HDFGroup / vol-rest

HDF5 REST VOL Connector
Other
5 stars 8 forks source link

Support for H5D_ReadMulti/WriteMulti #38

Closed jreadey closed 11 months ago

jreadey commented 1 year ago

Create a design plan for implementing this functionality in the rest vol. Things to check:

mattjala commented 1 year ago

Does the VOL interface support this?

Yes, read/write multi requests from the HDF5 API have all their information passed down to the VOL in a way that enables it to perform the multi operations. Right now, the VOL just fails with an "unsupported" message if more than one dataset is provided.

Are there synchronization locks that would force the call to be as slow as a set of serial requests?

The DAOS (Distributed Asynchronous Object Storage) VOL exists and works fine, so it is at least possible for VOLs to implement asynch operations, despite any locks that might exist in the HDF5 library.

Can curl be invoked multiple times from one process?

Yes, curl multi handles allow multiple transfers from a single thread.
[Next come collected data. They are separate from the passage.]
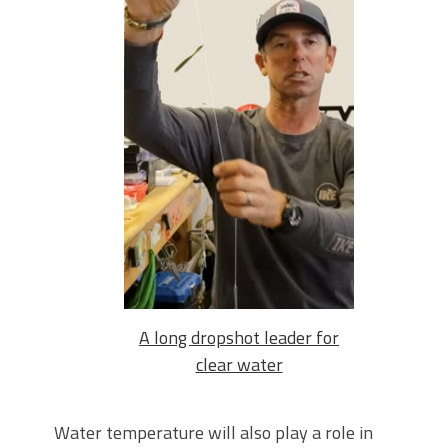
A long dropshot leader for
clear water
Water temperature will also play a role in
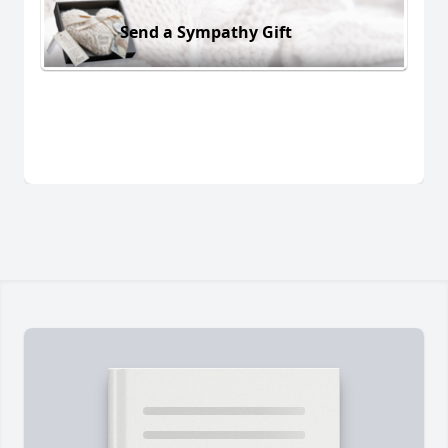
Send a Sympathy Gift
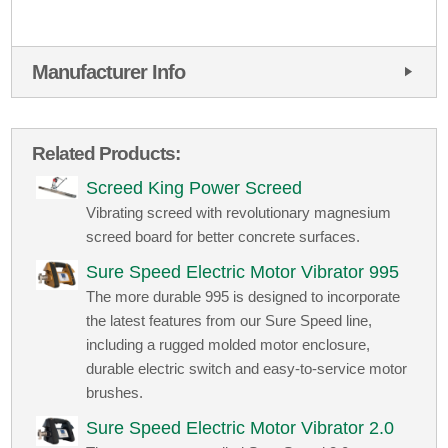
Manufacturer Info
Related Products:
Screed King Power Screed
Vibrating screed with revolutionary magnesium
screed board for better concrete surfaces.
Sure Speed Electric Motor Vibrator 995
The more durable 995 is designed to incorporate
the latest features from our Sure Speed line,
including a rugged molded motor enclosure,
durable electric switch and easy-to-service motor
brushes.
Sure Speed Electric Motor Vibrator 2.0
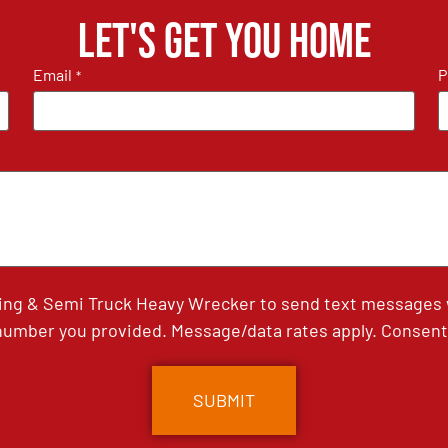
Let's get you home
Email
P
*
ing & Semi Truck Heavy Wrecker to send text messages wi
umber you provided. Message/data rates apply. Consent 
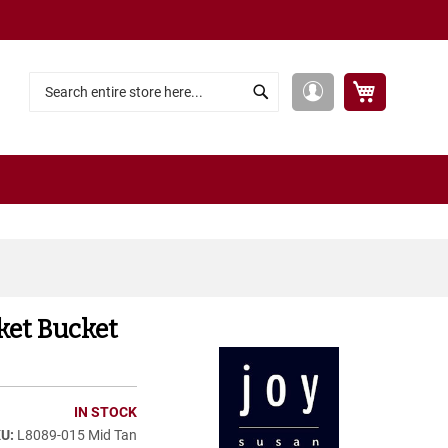
My Cart
My
Search
Search
Account
ket Bucket
IN STOCK
L8089-015 Mid Tan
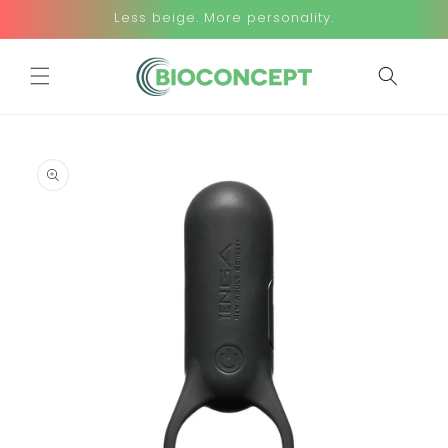
Skip to
Less beige. More personality.
content
Skip to
product
information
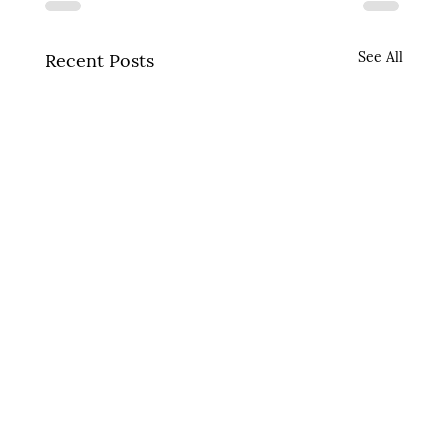
See All
Recent Posts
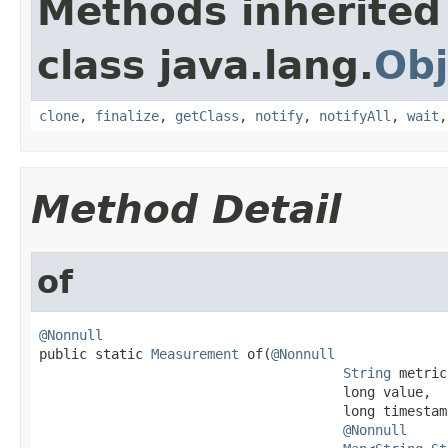
Methods inherited
class java.lang.
Obj
clone
,
finalize
,
getClass
,
notify
,
notifyAll
,
wait
Method Detail
of
@Nonnull

public static 
Measurement
 of(
@Nonnull
String
 metric,
                                      long value,

                                      long timestamp
@Nonnull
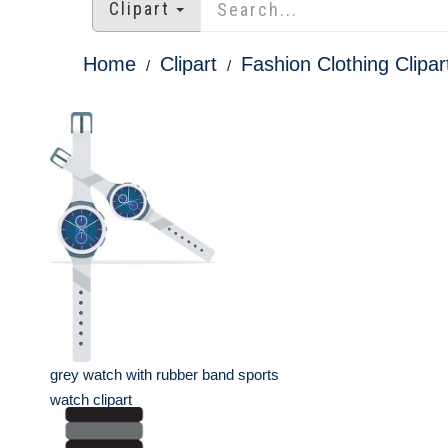
Clipart
Home
Clipart
Fashion Clothing Clipar
grey watch with rubber band sports
watch clipart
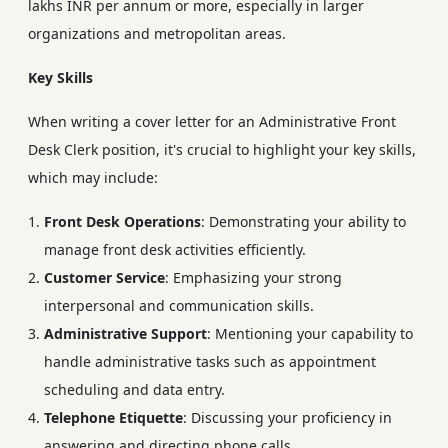
lakhs INR per annum or more, especially in larger
organizations and metropolitan areas.
Key Skills
When writing a cover letter for an Administrative Front
Desk Clerk position, it's crucial to highlight your key skills,
which may include:
Front Desk Operations
: Demonstrating your ability to
manage front desk activities efficiently.
Customer Service
: Emphasizing your strong
interpersonal and communication skills.
Administrative Support
: Mentioning your capability to
handle administrative tasks such as appointment
scheduling and data entry.
Telephone Etiquette
: Discussing your proficiency in
answering and directing phone calls.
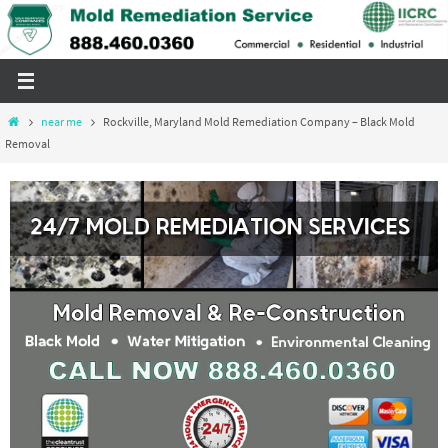
Skip
to
content
Home
near me
Rockville, Maryland Mold Remediation Company – Black Mold
Removal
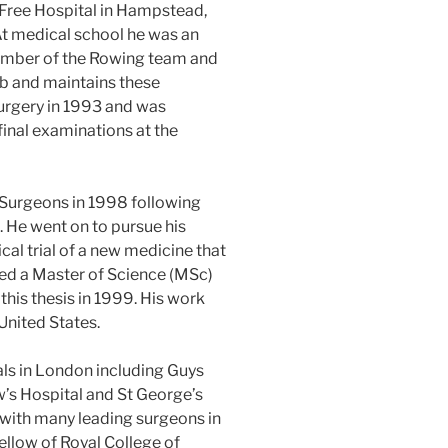
 Free Hospital in Hampstead,
t medical school he was an
mber of the Rowing team and
ub and maintains these
Surgery in 1993 and was
inal examinations at the
 Surgeons in 1998 following
g. He went on to pursue his
cal trial of a new medicine that
d a Master of Science (MSc)
this thesis in 1999. His work
United States.
ls in London including Guys
’s Hospital and St George’s
 with many leading surgeons in
llow of Royal College of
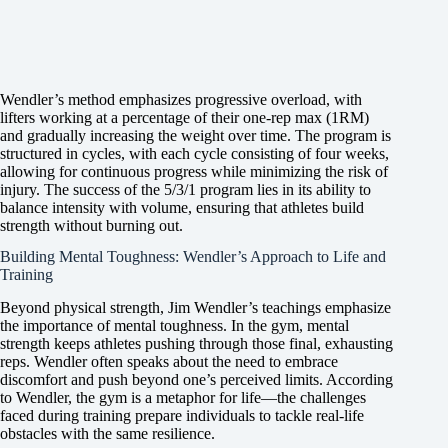
Wendler’s method emphasizes progressive overload, with
lifters working at a percentage of their one-rep max (1RM)
and gradually increasing the weight over time. The program is
structured in cycles, with each cycle consisting of four weeks,
allowing for continuous progress while minimizing the risk of
injury. The success of the 5/3/1 program lies in its ability to
balance intensity with volume, ensuring that athletes build
strength without burning out.
Building Mental Toughness: Wendler’s Approach to Life and
Training
Beyond physical strength, Jim Wendler’s teachings emphasize
the importance of mental toughness. In the gym, mental
strength keeps athletes pushing through those final, exhausting
reps. Wendler often speaks about the need to embrace
discomfort and push beyond one’s perceived limits. According
to Wendler, the gym is a metaphor for life—the challenges
faced during training prepare individuals to tackle real-life
obstacles with the same resilience.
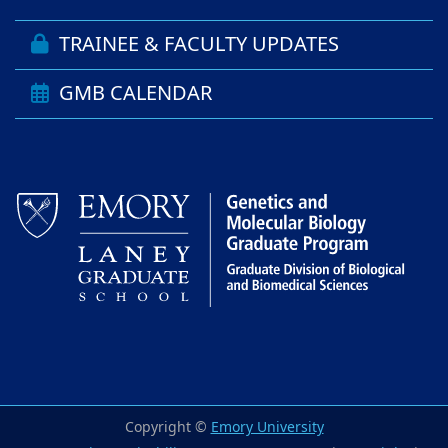
TRAINEE & FACULTY UPDATES
GMB CALENDAR
Copyright ©
Emory University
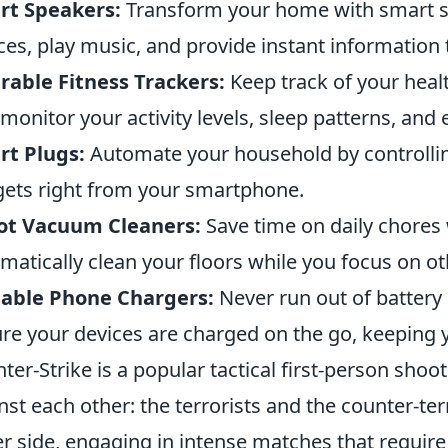
rt Speakers:
Transform your home with smart sp
ces, play music, and provide instant informatio
able Fitness Trackers:
Keep track of your heal
 monitor your activity levels, sleep patterns, and 
rt Plugs:
Automate your household by controllin
ets right from your smartphone.
ot Vacuum Cleaners:
Save time on daily chores
matically clean your floors while you focus on ot
table Phone Chargers:
Never run out of battery
re your devices are charged on the go, keeping y
ter-Strike is a popular tactical first-person sho
nst each other: the terrorists and the counter-ter
er side, engaging in intense matches that require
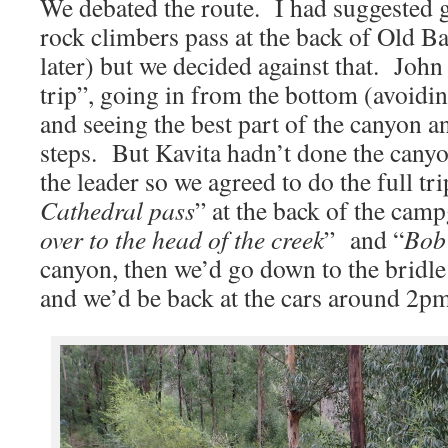
We debated the route. I had suggested 
rock climbers pass at the back of Old B
later) but we decided against that. Joh
trip”, going in from the bottom (avoidin
and seeing the best part of the canyon a
steps. But Kavita hadn’t done the canyon
the leader so we agreed to do the full tri
Cathedral pass
” at the back of the cam
over to the head of the creek
” and “
Bob
canyon, then we’d go down to the bridle 
and we’d be back at the cars around 2pm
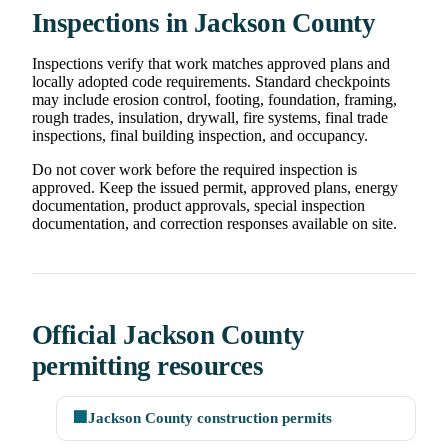
Inspections in Jackson County
Inspections verify that work matches approved plans and
locally adopted code requirements. Standard checkpoints
may include erosion control, footing, foundation, framing,
rough trades, insulation, drywall, fire systems, final trade
inspections, final building inspection, and occupancy.
Do not cover work before the required inspection is
approved. Keep the issued permit, approved plans, energy
documentation, product approvals, special inspection
documentation, and correction responses available on site.
Official Jackson County
permitting resources
🏢
Jackson County construction permits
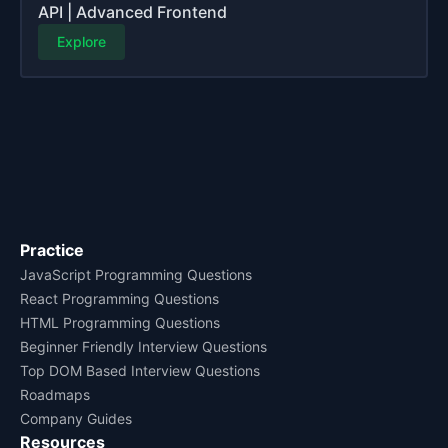
API | Advanced Frontend
Explore
Practice
JavaScript Programming Questions
React Programming Questions
HTML Programming Questions
Beginner Friendly Interview Questions
Top DOM Based Interview Questions
Roadmaps
Company Guides
Resources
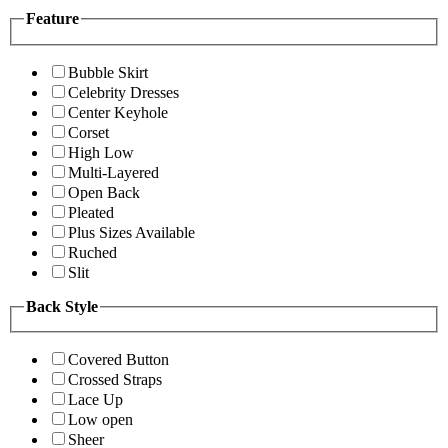
Feature
Bubble Skirt
Celebrity Dresses
Center Keyhole
Corset
High Low
Multi-Layered
Open Back
Pleated
Plus Sizes Available
Ruched
Slit
Back Style
Covered Button
Crossed Straps
Lace Up
Low open
Sheer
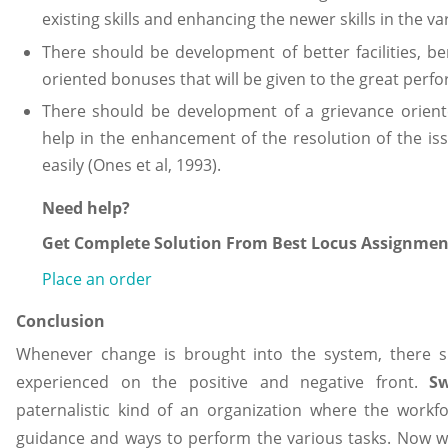
existing skills and enhancing the newer skills in the va
There should be development of better facilities, b
oriented bonuses that will be given to the great perf
There should be development of a grievance orient
help in the enhancement of the resolution of the is
easily (Ones et al, 1993).
Need help?
Get Complete Solution From Best Locus Assignment
Place an order
Conclusion
Whenever change is brought into the system, there s
experienced on the positive and negative front.
S
paternalistic kind of an organization where the workfo
guidance and ways to perform the various tasks. Now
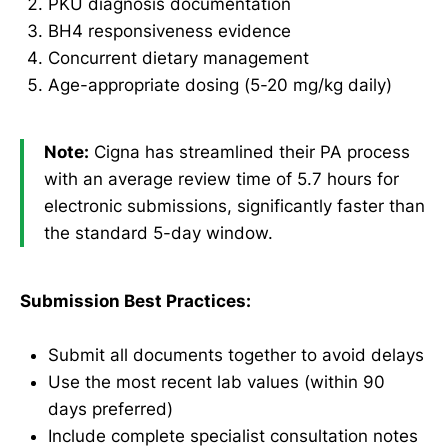
PKU diagnosis documentation
BH4 responsiveness evidence
Concurrent dietary management
Age-appropriate dosing (5-20 mg/kg daily)
Note:
Cigna has streamlined their PA process
with an average review time of 5.7 hours for
electronic submissions, significantly faster than
the standard 5-day window.
Submission Best Practices:
Submit all documents together to avoid delays
Use the most recent lab values (within 90
days preferred)
Include complete specialist consultation notes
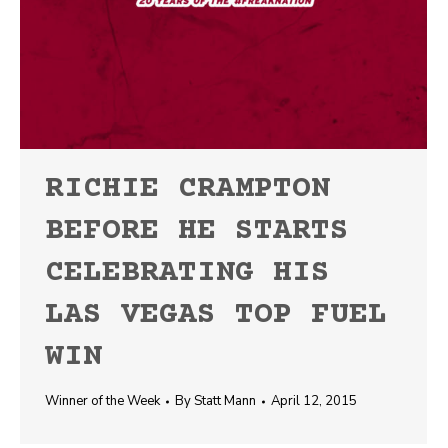
RICHIE CRAMPTON
BEFORE HE STARTS
CELEBRATING HIS
LAS VEGAS TOP FUEL
WIN
Winner of the Week
By
Statt Mann
April 12, 2015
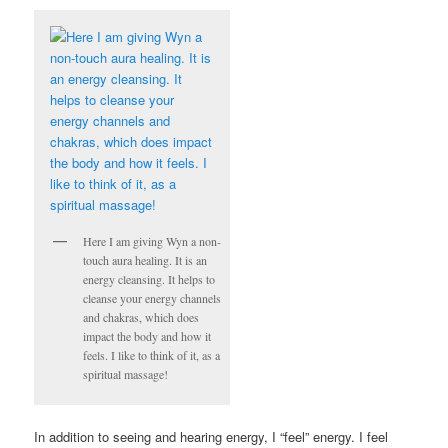
Here I am giving Wyn a non-
touch aura healing. It is an
energy cleansing. It helps to
cleanse your energy channels
and chakras, which does
impact the body and how it
feels. I like to think of it, as a
spiritual massage!
In addition to seeing and hearing energy, I “feel” energy. I feel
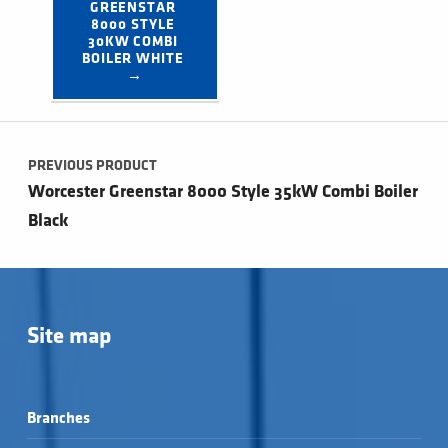
GREENSTAR 
8000 STYLE 
30KW COMBI 
BOILER WHITE 
→
Post navigation
PREVIOUS PRODUCT
Worcester Greenstar 8000 Style 35kW Combi Boiler
Black
Site map
Branches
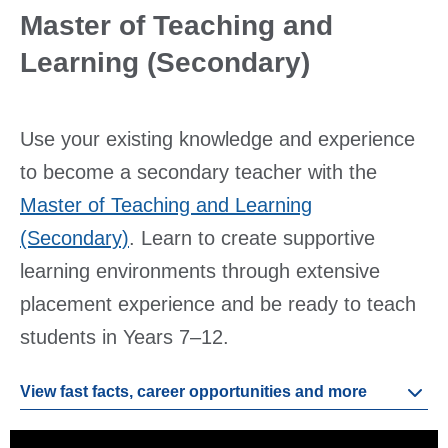
Master of Teaching and
Learning (Secondary)
Use your existing knowledge and experience
to become a secondary teacher with the
Master of Teaching and Learning
(Secondary)
. Learn to create supportive
learning environments through extensive
placement experience and be ready to teach
students in Years 7–12.
View fast facts, career opportunities and more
What is the the parallelization strategy? Thread pool, async curl requests, etc.

Since the main bottleneck for performance with the REST VOL is almost always going to be waiting for requests to the server, having the requests be performed asynchronously with CURL should sufficient for a pretty major speed increase.

The current plan is to set up a curl multi handle upon the invocation of a read_multi/write_multi request, give it the information about the individual read/write requests to each dataset, start performing all the requests, and wait for them all to finish before proceeding.

mattjala commented 11 months ago

Implemented in #39